Ismail, Leila; Materwala, Huned; Al Hammadi, Yousef; Firouzi, Farshad; Khan, Gulfaraz; Azzuhri, Saaidal Razalli Bin.
  • Ismail L; Intelligent Distributed Computing and Systems (INDUCE) Laboratory, College of Information Technology, United Arab Emirates University, Al Ain, United Arab Emirates.
  • Materwala H; Department of Computer Science and Software Engineering, College of Information Technology, United Arab Emirates University, Al Ain, United Arab Emirates.
  • Al Hammadi Y; National Water and Energy Center, United Arab Emirates University, Al Ain, United Arab Emirates.
  • Firouzi F; Intelligent Distributed Computing and Systems (INDUCE) Laboratory, College of Information Technology, United Arab Emirates University, Al Ain, United Arab Emirates.

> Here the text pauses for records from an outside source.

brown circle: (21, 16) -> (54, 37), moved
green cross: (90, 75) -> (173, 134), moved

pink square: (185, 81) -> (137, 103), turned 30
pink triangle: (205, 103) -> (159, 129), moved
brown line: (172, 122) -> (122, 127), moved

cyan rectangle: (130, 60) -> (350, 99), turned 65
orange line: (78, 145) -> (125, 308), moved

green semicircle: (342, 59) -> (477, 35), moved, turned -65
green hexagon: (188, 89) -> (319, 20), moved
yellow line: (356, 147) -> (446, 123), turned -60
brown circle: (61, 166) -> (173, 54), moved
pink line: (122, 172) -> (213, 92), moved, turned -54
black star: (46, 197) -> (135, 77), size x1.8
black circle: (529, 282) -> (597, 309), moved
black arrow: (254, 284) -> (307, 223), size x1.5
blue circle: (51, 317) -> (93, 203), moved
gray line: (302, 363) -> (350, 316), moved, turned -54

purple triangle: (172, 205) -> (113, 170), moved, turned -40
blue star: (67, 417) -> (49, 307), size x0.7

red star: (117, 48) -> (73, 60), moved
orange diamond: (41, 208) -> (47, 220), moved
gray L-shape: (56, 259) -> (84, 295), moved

  • Khan G; Department of Computer Science and Software Engineering, College of Information Technology, United Arab Emirates University, Al Ain, United Arab Emirates.

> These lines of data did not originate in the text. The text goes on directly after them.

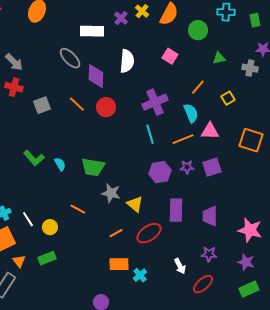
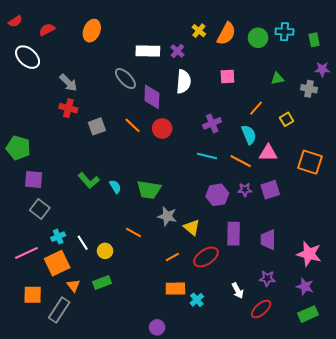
purple cross: (121, 18) -> (177, 51), moved
green circle: (198, 30) -> (258, 38), moved
pink square: (170, 56) -> (227, 76), turned -35
purple cross: (155, 102) -> (212, 123), size x0.7
cyan line: (150, 134) -> (207, 156), turned -60
orange line: (183, 139) -> (241, 161), turned 50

  • Azzuhri SRB; National Water and Energy Center, United Arab Emirates University, Al Ain, United Arab Emirates.
Front Med (Lausanne) ; 9: 871885, 2022.
Article in English | MEDLINE | ID: covidwho-2039684
ABSTRACT
COVID-19 is a contagious disease that has infected over half a billion people worldwide. Due to the rapid spread of the virus, countries are facing challenges to cope with the infection growth. In particular, healthcare organizations face difficulties efficiently provisioning medical staff, equipment, hospital beds, and quarantine centers. Machine and deep learning models have been used to predict infections, but the selection of the model is challenging for a data analyst. This paper proposes an automated Artificial Intelligence-enabled proactive preparedness real-time system that selects a learning model based on the temporal distribution of the evolution of infection. The proposed system integrates a novel methodology in determining the suitable learning model, producing an accurate forecasting algorithm with no human intervention. Numerical experiments and comparative analysis were carried out between our proposed and state-of-the-art approaches. The results show that the proposed system predicts infections with 72.1% less Mean Absolute Percentage Error (MAPE) and 65.2% lower Root Mean Square Error (RMSE) on average than state-of-the-art approaches.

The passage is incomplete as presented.